After masking our inputs to clear the nibble we don't want from each 16-bit word, can we do everything with one vpmaddubsw? No, because as a multiply it can only shift left. So we can't get the S from ST to the bottom of the 0QRS output we want. (And we can't instead produce QRSx and right shift, because our 8-bit multiplier constants can't hold 256.)

We could vpblendw between QR ST | UV ST and a vpsrlw-by-4 shift of that to generate 0Q RS | UV ST... But that doesn't quite work as an input for vpmaddubsw either. The Q would need to get multiplied by 256. But 0QRS is what we already want for that element, so we could just blend after vpmaddwd, between it and a shift, which is better instruction-level parallelism anyway since they can happen in parallel.

Details on getting 0UVT from UV ST: AND to mask away the S, giving UV 0T. Then treated as two u8 integers UV and 0T, do UV*16 + 0T*1 to get UVT. So the other input for pmaddubsw for this element should be 10 01 (hex).

This would just cost one extra instruction (an 8-bit multiply-add) vs. the version for a simpler bit order.

...
    v = _mm256_shuffle_epi8(v, bytegrouping);

    // in each chunk of 8 nibbles (4 bytes): [ q r  s t | u v  s t ]
    __m256i lo = _mm256_srli_epi16(v, 4);                                   // [ 0 q  r s | xxxx ]
    __m256i hi = _mm256_and_si256(v, _mm256_set1_epi32(0x0000'ff0f));       // [  0000 | u v  0 t ]
    hi         = _mm256_maddubs_epi16(hi, _mm256_set1_epi32(0x0000'10'01)); // [  0000 | 0 u  v t ]
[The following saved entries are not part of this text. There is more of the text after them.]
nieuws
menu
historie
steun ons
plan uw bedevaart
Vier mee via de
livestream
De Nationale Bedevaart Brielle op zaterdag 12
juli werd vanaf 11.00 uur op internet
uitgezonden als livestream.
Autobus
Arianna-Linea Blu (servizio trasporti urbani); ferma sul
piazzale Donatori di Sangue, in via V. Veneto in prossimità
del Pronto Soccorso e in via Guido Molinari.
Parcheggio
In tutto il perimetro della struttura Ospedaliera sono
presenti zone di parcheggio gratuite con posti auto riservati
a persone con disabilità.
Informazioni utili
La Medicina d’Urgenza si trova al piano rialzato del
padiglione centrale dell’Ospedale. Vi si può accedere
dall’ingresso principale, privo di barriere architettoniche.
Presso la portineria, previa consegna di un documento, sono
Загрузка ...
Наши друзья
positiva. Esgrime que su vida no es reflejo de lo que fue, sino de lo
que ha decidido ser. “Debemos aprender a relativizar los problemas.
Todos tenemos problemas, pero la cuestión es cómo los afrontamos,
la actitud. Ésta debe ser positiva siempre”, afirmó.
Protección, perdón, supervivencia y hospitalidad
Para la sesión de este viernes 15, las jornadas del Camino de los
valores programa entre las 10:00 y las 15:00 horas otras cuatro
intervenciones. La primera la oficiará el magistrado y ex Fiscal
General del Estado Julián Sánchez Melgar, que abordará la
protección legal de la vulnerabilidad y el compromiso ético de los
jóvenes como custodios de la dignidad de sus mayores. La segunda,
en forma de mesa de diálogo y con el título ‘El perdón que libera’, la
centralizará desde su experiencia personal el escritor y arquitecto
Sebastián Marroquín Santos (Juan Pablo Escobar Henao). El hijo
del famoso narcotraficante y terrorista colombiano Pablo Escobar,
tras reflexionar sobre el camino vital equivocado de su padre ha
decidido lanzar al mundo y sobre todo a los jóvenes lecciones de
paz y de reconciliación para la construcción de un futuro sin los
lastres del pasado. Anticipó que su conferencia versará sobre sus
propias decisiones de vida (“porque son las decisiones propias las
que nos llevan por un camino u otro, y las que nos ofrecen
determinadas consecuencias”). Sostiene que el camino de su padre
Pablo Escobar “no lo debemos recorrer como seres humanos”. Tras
    return _mm256_blend_epi16(lo, hi, 0b10101010);
      // nibbles in each pair of epi16: [ 0 q r s | 0 u v t ]

vpmaddubsw is a multiply so it's not the most efficient instruction, but modern mainstream x86 cores have good throughput for it. (2/clock since Skylake and Zen 3, 1/clock on Zen 2: https://uops.info/ On Intel at least, it competes for throughput with vector shifts, but Skylake and later can run those on port 0 or 1. Its latency isn't a concern: out-of-order exec hides that and we're only doing a short chain of ops for each vector.) Hopefully it doesn't waste too much power and reduce turbo frequency.

This is strictly worse than the shift/and/andnot/or version, which uses the same number of uops but more of them are cheaper, and it has fewer vector constants to load for setup. I came up with this pmaddubsw version first; I'm leaving it in the answer as an example of a bit-movement technique that's sometimes useful in other problems. If we didn't need the blend at the end to treat the two u16 halves differently, the madd version could be better.

Note that madd could work with a QR ST | ST UV byte order: you'd just line up the 0x10 multiplier with the other byte. Unlike with 16 or 32-bit shifts where bits being contiguous across byte boundaries is important.